Segment Start: THE DATA

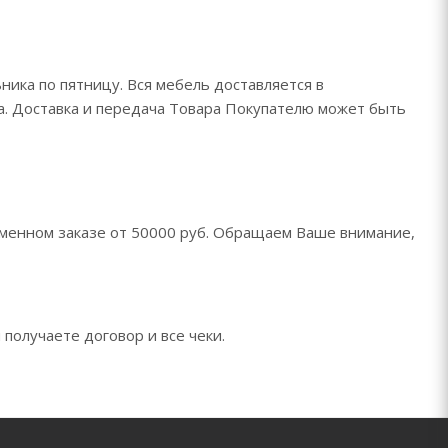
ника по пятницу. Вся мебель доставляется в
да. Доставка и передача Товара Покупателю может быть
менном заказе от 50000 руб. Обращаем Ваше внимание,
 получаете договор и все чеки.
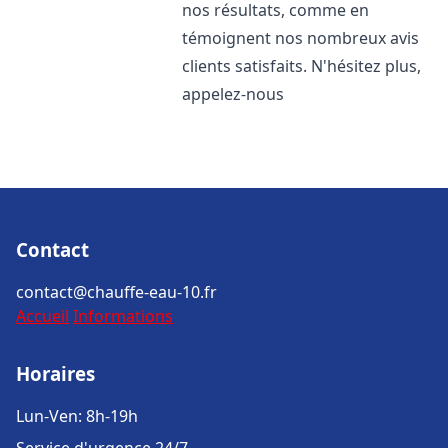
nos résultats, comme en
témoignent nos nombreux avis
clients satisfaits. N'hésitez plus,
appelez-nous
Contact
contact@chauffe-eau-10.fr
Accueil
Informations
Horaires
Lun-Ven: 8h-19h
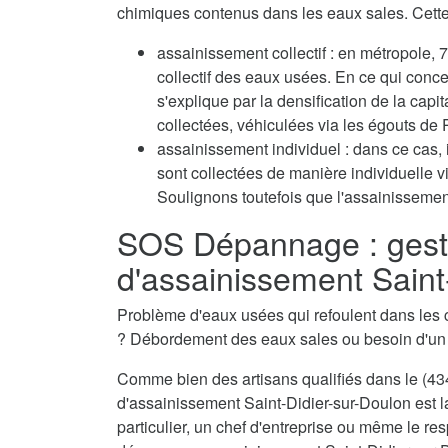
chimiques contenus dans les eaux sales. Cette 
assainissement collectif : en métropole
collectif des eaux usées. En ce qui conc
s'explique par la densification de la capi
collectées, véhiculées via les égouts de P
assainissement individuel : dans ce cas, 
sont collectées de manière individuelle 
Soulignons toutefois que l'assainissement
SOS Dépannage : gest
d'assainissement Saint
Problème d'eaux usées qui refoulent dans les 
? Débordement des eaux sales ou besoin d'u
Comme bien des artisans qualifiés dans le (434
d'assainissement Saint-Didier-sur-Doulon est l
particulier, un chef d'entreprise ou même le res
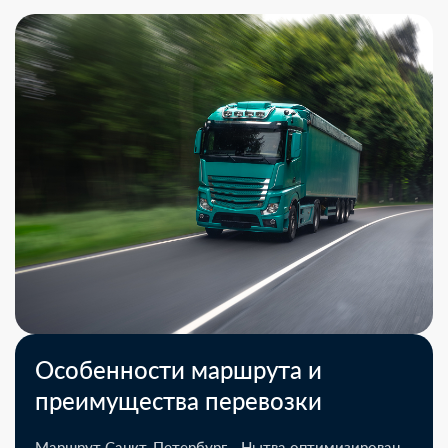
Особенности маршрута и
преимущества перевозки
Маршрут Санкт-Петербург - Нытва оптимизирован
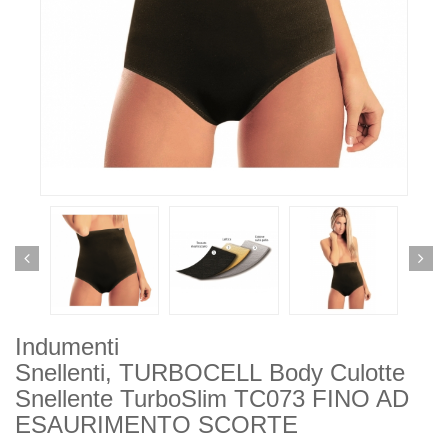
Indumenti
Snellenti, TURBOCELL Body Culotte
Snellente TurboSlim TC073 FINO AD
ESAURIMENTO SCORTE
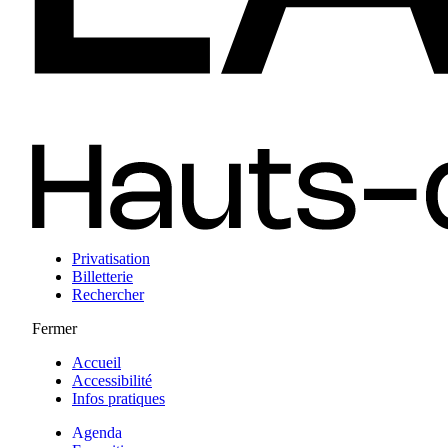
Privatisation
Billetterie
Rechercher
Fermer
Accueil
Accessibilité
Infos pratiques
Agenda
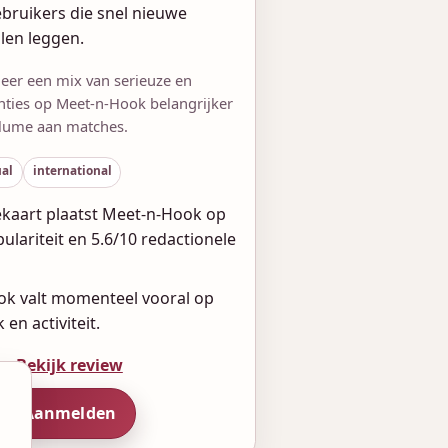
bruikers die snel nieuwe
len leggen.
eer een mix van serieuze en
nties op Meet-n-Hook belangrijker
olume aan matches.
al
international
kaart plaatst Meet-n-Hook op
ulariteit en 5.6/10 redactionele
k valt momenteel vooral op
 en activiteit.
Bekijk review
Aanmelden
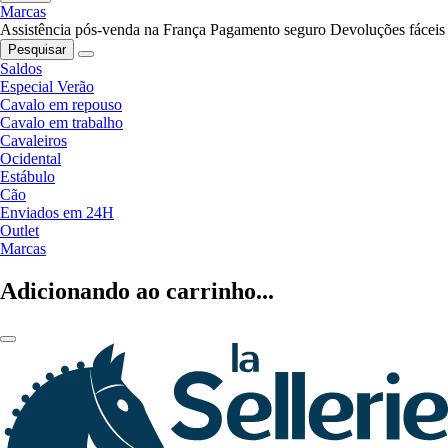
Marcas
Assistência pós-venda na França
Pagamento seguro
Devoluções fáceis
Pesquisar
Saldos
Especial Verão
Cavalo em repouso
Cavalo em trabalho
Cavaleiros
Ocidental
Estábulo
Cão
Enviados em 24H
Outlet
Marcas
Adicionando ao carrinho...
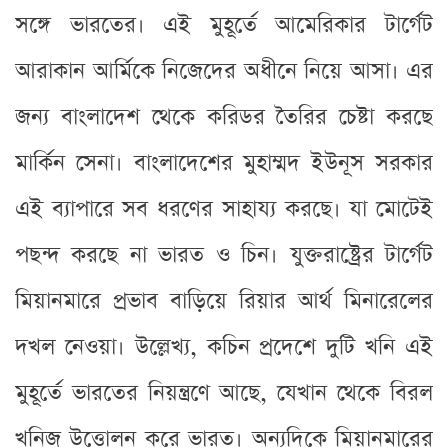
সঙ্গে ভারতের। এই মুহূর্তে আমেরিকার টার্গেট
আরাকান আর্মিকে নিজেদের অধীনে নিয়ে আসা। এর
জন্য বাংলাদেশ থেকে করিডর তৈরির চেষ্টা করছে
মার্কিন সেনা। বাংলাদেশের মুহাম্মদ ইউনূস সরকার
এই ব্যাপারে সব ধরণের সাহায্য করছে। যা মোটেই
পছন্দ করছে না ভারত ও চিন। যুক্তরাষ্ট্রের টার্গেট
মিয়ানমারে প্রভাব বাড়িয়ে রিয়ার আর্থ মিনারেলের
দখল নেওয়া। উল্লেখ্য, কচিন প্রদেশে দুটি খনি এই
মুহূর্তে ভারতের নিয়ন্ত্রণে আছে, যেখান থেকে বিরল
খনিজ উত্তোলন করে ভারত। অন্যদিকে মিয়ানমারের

Segment End: THE DATA

§ WHAT IS EXPECTED
If an entry contains a picture, skip the picture and reproduce everything else exactly.

§ RESPONSE AREA
ника по пятницу. Вся мебель доставляется в
да. Доставка и передача Товара Покупателю может быть
менном заказе от 50000 руб. Обращаем Ваше внимание,
 получаете договор и все чеки.
nos résultats, comme en
témoignent nos nombreux avis
clients satisfaits. N'hésitez plus,
appelez-nous
Contact
contact@chauffe-eau-10.fr
Accueil
Informations
Horaires
Lun-Ven: 8h-19h
chimiques contenus dans les eaux sales. Cette 
assainissement collectif : en métropole
collectif des eaux usées. En ce qui conc
s'explique par la densification de la capi
collectées, véhiculées via les égouts de P
assainissement individuel : dans ce cas, 
sont collectées de manière individuelle 
Soulignons toutefois que l'assainissement
SOS Dépannage : gest
d'assainissement Saint
Problème d'eaux usées qui refoulent dans les 
? Débordement des eaux sales ou besoin d'u
Comme bien des artisans qualifiés dans le (434
d'assainissement Saint-Didier-sur-Doulon est l
particulier, un chef d'entreprise ou même le res
Особенности маршрута и
преимущества перевозки
Маршрут Санкт-Петербург - Нытва оптимизирован
Indumenti
Snellenti, TURBOCELL Body Culotte
Snellente TurboSlim TC073 FINO AD
ESAURIMENTO SCORTE
Privatisation
Billetterie
Rechercher
Fermer
Accueil
Accessibilité
Infos pratiques
Agenda
bruikers die snel nieuwe
len leggen.
eer een mix van serieuze en
nties op Meet-n-Hook belangrijker
olume aan matches.
al
international
kaart plaatst Meet-n-Hook op
ulariteit en 5.6/10 redactionele
k valt momenteel vooral op
 en activiteit.
Bekijk review
Aanmelden
Marcas
Assistência pós-venda na França
Pagamento seguro
Devoluções fáceis
Pesquisar
Saldos
Especial Verão
Cavalo em repouso
Cavalo em trabalho
Cavaleiros
Ocidental
Estábulo
Cão
Enviados em 24H
Outlet
Marcas
Adicionando ao carrinho...
সঙ্গে ভারতের। এই মুহূর্তে আমেরিকার টার্গেট
আরাকান আর্মিকে নিজেদের অধীনে নিয়ে আসা। এর
জন্য বাংলাদেশ থেকে করিডর তৈরির চেষ্টা করছে
মার্কিন সেনা। বাংলাদেশের মুহাম্মদ ইউনূস সরকার
এই ব্যাপারে সব ধরণের সাহায্য করছে। যা মোটেই
পছন্দ করছে না ভারত ও চিন। যুক্তরাষ্ট্রের টার্গেট
মিয়ানমারে প্রভাব বাড়িয়ে রিয়ার আর্থ মিনারেলের
দখল নেওয়া। উল্লেখ্য, কচিন প্রদেশে দুটি খনি এই
মুহূর্তে ভারতের নিয়ন্ত্রণে আছে, যেখান থেকে বিরল
খনিজ উত্তোলন করে ভারত। অন্যদিকে মিয়ানমারের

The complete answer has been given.